Friday, September 7, 2012

Would a Reusable Falcon Hurt SpaceX?

What happens if SpaceX is successful at achieving its Falcon reusability goals.  Here is the video of SpaceX’s plans to recover and reuse the majority of its Falcon launch system.


Let me make some assumptions about a Reusable Falcon (R-Falcon) to make my point that such a system may pose challenges for SpaceX.

On the surface, an R-Falcon would be great.  If my assumptions below are accurate, only $16M per flight, a flight every 30 days, only two thousand dollars per KG.  From a consumer perspective this would be great!  SpaceX is adding reusability to the large rockets they already have.  And they will probably be successful at it.  They do seem to achieve what they put their mind to, however, could there be an easier road to reusability?  Let’s explore the possibility.  First what could a large reusable system like SpaceX’s look like (dollars values in millions)?

  
I am still amazed we can’t build Saturn V’s today.  We built them before.  We went to the moon in them for goodness sake!  We knew how to build them…why don’t we know now?  Two major reasons:
  1. We don’t have the tooling/plans – long since destroyed or lost
  2. We don’t have the knowledge – the NASA/contractor engineers have retired/passed away
 Surely such a reusable system like the R-Falcon could avoid these Saturn-V pitfalls…right?  If you look at the table above you see I estimated SpaceX builds eight initial R-Falcons.  This high number addresses the unknowns about number of flights per R-Falcons.  Will it really be 10 flights per vehicle as I estimate?  And how long will it take technicians to refurbish and integrate the next payload? 6 weeks?  8 weeks?  With flights every month and 6-8 week refurbish and integration windows, multiple R-Falcons will be needed.

So here is the problem.

After the initial push to develop the R-Falcon fleet, at the usage rates outlined in the table, you would NOT NEED TO BUILD another R-Falcon for 6.5 years!

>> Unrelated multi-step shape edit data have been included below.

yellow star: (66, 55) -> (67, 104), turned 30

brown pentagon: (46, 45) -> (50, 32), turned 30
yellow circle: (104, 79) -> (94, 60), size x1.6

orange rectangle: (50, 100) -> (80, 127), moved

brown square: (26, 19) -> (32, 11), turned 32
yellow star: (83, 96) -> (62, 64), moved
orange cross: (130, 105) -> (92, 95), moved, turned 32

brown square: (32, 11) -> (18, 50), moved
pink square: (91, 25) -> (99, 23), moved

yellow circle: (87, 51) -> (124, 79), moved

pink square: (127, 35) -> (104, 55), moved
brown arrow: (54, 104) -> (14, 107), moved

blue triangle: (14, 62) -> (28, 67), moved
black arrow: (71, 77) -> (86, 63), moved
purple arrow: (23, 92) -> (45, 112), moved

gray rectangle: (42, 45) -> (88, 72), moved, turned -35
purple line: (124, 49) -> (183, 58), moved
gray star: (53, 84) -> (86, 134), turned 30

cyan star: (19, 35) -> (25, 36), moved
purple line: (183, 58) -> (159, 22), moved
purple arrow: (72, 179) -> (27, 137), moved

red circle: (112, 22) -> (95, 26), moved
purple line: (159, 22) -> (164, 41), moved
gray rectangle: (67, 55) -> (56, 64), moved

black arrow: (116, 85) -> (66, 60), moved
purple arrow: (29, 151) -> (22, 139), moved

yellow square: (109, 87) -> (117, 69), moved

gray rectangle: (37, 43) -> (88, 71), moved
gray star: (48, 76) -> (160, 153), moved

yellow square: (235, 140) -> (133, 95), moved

So SpaceX could avoid throwing away their tooling (unlike the Saturn V), but could they keep a knowledgeable team around ready to build the next R-Falcon 6.5 years after the first fleet was completed?

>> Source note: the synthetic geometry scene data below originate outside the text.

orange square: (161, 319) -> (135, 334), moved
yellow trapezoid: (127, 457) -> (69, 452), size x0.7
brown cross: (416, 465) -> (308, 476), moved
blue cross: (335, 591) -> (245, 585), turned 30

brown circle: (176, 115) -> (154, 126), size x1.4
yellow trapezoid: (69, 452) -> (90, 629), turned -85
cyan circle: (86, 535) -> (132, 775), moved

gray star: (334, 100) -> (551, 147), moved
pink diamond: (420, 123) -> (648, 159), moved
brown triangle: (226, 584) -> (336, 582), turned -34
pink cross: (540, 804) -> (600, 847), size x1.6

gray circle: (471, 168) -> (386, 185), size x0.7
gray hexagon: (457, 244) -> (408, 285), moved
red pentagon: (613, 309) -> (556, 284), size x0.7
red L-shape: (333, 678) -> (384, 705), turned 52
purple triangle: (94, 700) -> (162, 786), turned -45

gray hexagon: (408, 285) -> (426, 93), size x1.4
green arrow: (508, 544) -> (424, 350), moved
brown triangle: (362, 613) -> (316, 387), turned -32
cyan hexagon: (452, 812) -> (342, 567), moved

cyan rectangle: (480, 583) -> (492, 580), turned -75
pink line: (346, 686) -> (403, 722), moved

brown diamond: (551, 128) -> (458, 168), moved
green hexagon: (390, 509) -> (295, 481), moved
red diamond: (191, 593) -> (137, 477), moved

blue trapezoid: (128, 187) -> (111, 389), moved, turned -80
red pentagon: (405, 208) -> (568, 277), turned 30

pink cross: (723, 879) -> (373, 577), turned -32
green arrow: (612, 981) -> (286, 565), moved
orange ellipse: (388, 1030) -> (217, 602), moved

And even if you believe eight R-Falcons in the initial fleet is too many and want to reduce the fleet size, demand rates of one per month means SpaceX would only need to make approximately one R-Falcon per year to keep up with demand.  Not exactly mass production – 1 vehicle per year.  Can you keep the production team “sharp” on 1 vehicle per year?

How can it be, as a consumer, I love the R-Falcon (yay $2k per KG), but as a business, could the R-Falcon be a bad way to prove a reusable launch vehicle?  Could the R-Falcon launch too much payload and launch too infrequently?

Let’s talk about an alternate business approach that could address some of these challenges.  I said above that my hypothetical R-Falcon has two problems:
  •  Launching too much payload
  • Launching too infrequently
How could a new hypothetical company do reusable launch better?  What if you launch less mass but launch more often?  So let’s make up a hypothetical launch system – the “Kinglet.”  Since this is a business blog, let’s not get bogged down into the technical details except that instead of launching 7,000KG per flight, the Kinglet will launch 100KG.  And instead of paying the R-Falcon’s $5M for range access per flight, the Kinglet pays $200K per flight for its range or range-like services (airport, spaceport, other?).  Here is the table for such a system (dollars values in millions).


The Kinglet is a smaller launch system but aims for a higher flight rate, targeting weekly flights instead the R-Falcon’s monthly flight rate.  As a potential customer, I do not like the 10x higher price I pay to use Kinglet ($20K per KG vice the Falcon’s $2K).  But flying weekly may be attractive to some customers.  Overall though, this appears to be bad for customers (most customers could wait a month to fly).  But from a business perspective, all things being equal, a small reusable launch system like Kinglet has a much higher probability of success because it starts small.

Where the Falcon struggled to keep its production line open with only one new vehicle per year, the Kinglet will need to produce five systems per year to keep up with demand.  Now five launch vehicles per year is still not mass production, but those volumes will, not only keep the production team sharp, but provide five times the opportunities to roll in product and production improvements into the newer vehicles than would be possible on the R-Falcon production line.

Could a smaller reusable system avoid R-Falcon's hidden pitfalls?  Maybe.

So the last question to ask is, what needs to be launched at least weekly with a mass of under 100KG?